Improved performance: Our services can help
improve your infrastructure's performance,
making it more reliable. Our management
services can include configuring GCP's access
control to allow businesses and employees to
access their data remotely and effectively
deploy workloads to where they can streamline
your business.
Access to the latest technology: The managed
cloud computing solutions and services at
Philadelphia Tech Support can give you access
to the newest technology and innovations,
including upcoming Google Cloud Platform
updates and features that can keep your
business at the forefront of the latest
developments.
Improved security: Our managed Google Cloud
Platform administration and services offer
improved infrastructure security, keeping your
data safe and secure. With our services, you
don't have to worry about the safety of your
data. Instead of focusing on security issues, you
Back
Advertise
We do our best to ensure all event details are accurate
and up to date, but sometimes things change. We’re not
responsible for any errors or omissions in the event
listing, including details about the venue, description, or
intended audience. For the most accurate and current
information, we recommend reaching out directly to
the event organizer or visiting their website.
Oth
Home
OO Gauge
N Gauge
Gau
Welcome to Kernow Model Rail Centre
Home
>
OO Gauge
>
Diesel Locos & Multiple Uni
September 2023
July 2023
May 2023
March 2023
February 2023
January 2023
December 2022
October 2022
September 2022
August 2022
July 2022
::::
Your task —
Copy each line of the data that contains the word "security", leaving the other lines out.

Solution for this problem —
Improved security: Our managed Google Cloud
improved infrastructure security, keeping your
data. Instead of focusing on security issues, you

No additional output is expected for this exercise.